Гвен повернулась к Тошико.
— Где Оуэн?
— Он в прозекторской. Сказал, что ему нужно что-то проверить.
— Ладно, — сказала Гвен. — Можешь пойти и позвать его? Нам нужно начать разбираться в этом.
— А что с Джеком? — поинтересовалась Тошико.
— Он в своём кабинете. С ним что-то не так. Только я не знаю, что именно.
Гвен посмотрела на Йанто, надеясь, что он знает ответ, но он выглядел таким же озадаченным, как она сама.
— Йанто, — сказала она. — Можешь произвести поиск по именам Кромвель и Валентин? В 1953 году в Кардиффе не могло быть много людей по имени Валентин.
Йанто стоически кивнул и вышел из зала заседаний, и Тошико последовала за ним.
Гвен повернулась к Майклу.
— Отдохни немного, — сказала она. — Мы собираемся… — она замолчала.
— Собираетесь что? — спросил Майкл.
— Не знаю, — ответила Гвен. — Собираемся помочь тебе.
Майкл с несчастным видом отвернулся от неё. Похоже, её слова его не успокоили.

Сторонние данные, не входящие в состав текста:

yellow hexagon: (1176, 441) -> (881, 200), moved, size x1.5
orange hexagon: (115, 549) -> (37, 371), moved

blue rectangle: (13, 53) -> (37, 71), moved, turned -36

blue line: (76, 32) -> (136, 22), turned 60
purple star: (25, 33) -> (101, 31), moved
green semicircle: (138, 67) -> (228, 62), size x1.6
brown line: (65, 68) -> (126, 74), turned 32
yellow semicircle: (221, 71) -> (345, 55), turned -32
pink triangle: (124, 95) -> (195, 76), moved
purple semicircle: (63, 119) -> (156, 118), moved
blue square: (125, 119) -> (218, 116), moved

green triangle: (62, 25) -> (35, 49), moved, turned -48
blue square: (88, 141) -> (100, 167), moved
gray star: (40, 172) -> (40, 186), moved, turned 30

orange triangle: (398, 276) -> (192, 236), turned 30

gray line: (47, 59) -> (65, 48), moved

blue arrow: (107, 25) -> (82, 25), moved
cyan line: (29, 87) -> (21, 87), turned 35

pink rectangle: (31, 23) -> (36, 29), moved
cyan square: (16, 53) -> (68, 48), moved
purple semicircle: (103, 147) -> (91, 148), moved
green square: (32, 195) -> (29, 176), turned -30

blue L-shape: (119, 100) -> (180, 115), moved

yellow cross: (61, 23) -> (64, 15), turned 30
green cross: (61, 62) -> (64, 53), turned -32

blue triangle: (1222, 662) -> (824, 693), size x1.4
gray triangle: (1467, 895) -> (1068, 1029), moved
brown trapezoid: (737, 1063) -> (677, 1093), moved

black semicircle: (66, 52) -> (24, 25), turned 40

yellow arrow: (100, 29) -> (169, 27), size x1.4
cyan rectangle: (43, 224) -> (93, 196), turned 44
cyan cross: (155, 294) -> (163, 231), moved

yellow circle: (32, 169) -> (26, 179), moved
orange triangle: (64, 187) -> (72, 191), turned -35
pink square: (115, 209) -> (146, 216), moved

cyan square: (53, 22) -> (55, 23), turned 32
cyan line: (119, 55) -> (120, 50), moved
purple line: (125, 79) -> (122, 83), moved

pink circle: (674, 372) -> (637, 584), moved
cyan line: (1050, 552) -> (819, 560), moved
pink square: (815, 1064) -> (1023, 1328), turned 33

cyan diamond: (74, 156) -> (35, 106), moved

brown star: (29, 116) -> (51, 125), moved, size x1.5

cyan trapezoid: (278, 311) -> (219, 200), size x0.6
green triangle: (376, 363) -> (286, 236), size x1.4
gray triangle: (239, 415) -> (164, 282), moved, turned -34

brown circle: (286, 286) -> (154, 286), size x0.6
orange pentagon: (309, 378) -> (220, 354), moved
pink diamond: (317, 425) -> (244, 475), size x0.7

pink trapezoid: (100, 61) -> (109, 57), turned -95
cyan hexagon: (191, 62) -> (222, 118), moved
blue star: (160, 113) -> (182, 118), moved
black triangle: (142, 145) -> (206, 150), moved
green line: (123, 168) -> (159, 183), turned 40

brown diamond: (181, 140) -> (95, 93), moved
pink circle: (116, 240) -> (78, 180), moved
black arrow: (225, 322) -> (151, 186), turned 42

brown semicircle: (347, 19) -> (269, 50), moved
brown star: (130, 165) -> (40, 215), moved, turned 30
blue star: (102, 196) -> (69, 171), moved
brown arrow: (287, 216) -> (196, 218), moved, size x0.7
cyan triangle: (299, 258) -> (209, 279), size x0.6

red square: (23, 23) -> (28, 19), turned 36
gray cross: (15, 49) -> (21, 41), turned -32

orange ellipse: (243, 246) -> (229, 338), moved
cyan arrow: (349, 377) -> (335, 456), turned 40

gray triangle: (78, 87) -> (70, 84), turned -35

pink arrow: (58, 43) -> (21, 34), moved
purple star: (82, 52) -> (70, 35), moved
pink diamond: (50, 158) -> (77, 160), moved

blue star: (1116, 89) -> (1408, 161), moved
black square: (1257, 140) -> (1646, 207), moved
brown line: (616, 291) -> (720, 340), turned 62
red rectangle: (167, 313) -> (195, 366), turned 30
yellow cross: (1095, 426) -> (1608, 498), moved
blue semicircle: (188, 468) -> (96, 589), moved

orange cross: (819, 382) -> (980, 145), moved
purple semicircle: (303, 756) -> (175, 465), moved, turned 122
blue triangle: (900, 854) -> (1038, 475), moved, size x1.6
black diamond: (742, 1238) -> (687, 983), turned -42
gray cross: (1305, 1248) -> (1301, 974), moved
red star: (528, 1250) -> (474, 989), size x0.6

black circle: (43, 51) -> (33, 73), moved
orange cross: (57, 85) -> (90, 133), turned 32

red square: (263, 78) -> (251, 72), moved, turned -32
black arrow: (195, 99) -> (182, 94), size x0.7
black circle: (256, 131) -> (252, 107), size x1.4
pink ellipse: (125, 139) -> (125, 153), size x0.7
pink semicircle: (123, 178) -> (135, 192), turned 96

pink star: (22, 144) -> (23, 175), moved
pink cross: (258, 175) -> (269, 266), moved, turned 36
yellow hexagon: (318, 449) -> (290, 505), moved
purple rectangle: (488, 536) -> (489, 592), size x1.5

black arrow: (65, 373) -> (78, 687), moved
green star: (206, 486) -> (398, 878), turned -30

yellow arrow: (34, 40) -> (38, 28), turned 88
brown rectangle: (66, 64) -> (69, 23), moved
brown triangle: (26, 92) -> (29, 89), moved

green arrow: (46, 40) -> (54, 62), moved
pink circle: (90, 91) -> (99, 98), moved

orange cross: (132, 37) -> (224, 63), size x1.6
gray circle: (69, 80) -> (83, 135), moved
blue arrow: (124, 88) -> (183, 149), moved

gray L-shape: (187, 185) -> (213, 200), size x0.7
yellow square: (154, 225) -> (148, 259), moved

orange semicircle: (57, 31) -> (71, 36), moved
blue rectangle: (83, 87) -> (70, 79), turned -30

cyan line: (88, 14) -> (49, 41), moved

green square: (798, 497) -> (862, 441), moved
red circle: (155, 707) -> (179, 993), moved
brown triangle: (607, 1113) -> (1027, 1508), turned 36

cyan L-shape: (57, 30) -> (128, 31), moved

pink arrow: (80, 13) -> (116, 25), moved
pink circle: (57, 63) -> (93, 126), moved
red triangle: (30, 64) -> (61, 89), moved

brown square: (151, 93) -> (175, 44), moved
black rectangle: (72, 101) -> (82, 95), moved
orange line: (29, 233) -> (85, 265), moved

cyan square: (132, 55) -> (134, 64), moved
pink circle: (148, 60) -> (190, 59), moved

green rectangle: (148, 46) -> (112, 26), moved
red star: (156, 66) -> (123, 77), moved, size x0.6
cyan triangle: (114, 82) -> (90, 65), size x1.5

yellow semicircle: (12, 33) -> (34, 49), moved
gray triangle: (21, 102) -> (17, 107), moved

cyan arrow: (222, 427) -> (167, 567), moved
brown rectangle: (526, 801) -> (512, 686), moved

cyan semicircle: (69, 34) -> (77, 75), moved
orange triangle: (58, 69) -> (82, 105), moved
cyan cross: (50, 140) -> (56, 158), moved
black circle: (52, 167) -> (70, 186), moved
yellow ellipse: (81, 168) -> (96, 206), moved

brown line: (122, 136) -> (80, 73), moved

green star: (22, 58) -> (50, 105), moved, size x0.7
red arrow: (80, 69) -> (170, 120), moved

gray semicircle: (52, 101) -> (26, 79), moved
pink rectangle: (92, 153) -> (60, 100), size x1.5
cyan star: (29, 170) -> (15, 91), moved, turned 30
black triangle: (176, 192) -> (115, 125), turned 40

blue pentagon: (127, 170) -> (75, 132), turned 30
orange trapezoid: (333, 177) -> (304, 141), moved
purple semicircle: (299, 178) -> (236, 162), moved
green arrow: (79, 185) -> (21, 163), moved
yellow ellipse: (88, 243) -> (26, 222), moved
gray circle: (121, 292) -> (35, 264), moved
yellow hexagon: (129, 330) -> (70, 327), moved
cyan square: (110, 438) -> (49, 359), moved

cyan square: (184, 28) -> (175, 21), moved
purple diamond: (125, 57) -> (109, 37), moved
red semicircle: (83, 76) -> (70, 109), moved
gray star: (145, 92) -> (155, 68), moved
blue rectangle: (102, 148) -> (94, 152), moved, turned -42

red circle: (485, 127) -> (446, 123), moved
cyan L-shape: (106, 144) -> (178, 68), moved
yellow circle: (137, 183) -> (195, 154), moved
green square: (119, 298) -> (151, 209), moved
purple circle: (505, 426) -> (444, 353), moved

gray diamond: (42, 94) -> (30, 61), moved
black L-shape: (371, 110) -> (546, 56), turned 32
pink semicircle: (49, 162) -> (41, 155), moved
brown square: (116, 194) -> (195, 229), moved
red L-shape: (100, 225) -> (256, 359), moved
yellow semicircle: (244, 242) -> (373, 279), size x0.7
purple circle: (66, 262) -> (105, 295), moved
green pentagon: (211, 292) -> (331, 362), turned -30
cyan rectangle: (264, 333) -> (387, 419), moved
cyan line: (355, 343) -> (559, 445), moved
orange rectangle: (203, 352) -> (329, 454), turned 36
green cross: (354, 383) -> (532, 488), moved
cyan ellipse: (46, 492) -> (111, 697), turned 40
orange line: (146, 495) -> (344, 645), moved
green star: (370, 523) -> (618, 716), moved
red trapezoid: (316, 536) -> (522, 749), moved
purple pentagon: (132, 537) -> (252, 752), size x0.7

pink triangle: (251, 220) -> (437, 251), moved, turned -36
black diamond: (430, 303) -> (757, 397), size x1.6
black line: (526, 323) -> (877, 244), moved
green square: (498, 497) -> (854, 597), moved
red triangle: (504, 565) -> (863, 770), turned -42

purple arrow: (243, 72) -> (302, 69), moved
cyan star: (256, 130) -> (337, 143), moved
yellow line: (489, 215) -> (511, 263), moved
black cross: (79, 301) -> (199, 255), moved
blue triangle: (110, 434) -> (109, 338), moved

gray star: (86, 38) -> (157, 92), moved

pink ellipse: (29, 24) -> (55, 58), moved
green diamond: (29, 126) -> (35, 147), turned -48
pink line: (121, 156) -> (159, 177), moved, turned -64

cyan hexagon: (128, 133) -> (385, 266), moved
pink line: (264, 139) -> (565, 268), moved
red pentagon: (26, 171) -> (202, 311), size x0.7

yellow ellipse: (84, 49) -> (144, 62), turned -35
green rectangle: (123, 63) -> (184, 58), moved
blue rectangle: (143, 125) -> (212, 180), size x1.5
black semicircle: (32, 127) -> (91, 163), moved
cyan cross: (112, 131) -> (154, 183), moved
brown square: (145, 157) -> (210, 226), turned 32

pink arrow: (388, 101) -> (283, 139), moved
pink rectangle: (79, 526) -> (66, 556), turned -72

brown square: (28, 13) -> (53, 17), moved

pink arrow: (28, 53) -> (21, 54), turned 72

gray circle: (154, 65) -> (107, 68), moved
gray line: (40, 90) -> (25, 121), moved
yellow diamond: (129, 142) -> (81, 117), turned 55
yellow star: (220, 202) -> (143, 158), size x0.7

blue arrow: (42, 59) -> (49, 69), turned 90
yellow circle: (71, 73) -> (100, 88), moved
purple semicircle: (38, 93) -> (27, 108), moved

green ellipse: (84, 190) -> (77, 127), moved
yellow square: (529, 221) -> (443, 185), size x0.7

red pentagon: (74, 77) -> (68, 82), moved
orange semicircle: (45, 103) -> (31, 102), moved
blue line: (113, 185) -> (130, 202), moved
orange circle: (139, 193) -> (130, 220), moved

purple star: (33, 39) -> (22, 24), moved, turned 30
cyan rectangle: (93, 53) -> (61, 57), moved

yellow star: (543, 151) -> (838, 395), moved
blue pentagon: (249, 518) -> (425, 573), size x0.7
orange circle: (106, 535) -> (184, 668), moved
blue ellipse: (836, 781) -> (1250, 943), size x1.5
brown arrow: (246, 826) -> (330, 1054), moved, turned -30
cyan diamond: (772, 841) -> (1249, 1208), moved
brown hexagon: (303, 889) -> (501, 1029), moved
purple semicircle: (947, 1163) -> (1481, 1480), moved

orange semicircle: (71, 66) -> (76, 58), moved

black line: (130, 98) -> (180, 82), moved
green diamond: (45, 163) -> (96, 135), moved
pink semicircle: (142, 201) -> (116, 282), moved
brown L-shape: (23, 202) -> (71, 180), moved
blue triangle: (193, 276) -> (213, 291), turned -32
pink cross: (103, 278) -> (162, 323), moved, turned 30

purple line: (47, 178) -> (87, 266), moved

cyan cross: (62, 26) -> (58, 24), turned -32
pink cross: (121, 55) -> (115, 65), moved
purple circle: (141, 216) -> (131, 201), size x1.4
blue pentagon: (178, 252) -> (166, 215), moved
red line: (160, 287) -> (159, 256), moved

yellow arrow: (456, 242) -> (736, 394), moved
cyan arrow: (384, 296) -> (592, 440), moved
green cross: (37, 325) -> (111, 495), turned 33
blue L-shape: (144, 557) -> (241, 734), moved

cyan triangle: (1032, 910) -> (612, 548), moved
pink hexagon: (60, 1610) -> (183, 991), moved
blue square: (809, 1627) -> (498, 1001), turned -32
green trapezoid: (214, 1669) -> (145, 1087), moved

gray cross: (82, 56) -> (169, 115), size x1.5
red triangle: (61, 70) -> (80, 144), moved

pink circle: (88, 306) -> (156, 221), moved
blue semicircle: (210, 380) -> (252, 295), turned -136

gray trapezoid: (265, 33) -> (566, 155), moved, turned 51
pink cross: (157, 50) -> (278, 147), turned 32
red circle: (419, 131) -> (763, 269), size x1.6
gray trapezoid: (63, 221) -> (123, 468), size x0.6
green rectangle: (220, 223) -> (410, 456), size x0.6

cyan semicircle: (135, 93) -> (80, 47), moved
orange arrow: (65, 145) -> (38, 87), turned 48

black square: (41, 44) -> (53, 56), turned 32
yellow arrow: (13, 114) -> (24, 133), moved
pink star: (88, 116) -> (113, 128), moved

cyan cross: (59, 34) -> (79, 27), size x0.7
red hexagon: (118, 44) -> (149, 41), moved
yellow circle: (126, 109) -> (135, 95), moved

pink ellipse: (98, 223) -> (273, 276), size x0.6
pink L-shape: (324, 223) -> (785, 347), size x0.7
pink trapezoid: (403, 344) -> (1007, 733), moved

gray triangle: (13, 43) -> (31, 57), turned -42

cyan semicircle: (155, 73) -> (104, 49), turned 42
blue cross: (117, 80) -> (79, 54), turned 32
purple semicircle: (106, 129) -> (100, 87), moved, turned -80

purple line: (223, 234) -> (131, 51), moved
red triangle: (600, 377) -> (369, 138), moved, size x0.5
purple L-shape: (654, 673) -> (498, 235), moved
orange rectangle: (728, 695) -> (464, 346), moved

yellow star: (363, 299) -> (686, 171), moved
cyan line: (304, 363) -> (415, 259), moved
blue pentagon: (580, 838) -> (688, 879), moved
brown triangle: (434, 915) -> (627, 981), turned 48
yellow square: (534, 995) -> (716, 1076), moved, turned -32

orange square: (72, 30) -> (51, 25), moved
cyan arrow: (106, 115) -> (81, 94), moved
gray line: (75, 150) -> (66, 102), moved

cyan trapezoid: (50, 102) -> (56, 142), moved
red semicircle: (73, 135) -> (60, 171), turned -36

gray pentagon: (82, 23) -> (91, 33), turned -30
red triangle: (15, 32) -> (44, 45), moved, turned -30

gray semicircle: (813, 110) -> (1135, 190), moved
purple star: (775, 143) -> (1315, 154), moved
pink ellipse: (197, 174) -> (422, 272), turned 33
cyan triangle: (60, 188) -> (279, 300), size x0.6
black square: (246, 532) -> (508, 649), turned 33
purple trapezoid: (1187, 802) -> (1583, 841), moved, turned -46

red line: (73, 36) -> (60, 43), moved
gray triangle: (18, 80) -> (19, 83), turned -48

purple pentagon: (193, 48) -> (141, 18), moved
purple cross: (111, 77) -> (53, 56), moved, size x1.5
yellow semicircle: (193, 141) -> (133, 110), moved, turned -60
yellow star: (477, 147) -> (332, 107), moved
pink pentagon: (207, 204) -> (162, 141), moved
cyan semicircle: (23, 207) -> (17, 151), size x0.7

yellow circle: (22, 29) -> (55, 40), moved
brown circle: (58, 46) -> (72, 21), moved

— Я имею в виду именно это, — сказала она. — Это наша работа. — А потом с улыбкой добавила: — Не бывает тайн слишком больших, не бывает головоломок слишком… э-э… головоломных.
Майкл улыбнулся — впервые за то время, что Гвен его видела, — и она кое-что почувствовала, что-то знакомое, и с беспокойством осознала, что ночь будет долгой.
Глава четвёртая
Оуэн Харпер открыл глаза и увидел незнакомый потолок. Конечно, не то чтобы он был экспертом по потолкам, но он бы узнал свой потолок, если бы увидел его, а это был не его потолок.
Следующее, что он осознал — сухость во рту. Нет, не просто сухость… Его рот был абсолютно сухим. И у него болела голова. Как будто кто-то зажал его голову в тиски и продолжал давить. Как будто его голова собиралась вот-вот взорваться.
Но в первую очередь его занимал вопрос о потолке и твёрдом полу под ним. Вытянув пальцы, он ощутил щетинистую поверхность ковра, а чуть дальше наткнулся на пыльное месиво в переполненной пепельнице. Он с отвращением отдёрнул руку, задев банку и опрокинув её. Послышалось бульканье и шипение пива, выливающегося из банки и впитывающегося в ковёр. Это была не кровать, и это была не спальня.
Приоткрыв один глаз, он увидел телевизор в одном углу комнаты, а на стене — несколько постеров с Джонни Деппом.
Это был не его потолок, не его комната, а если это была не его комната, то чья она?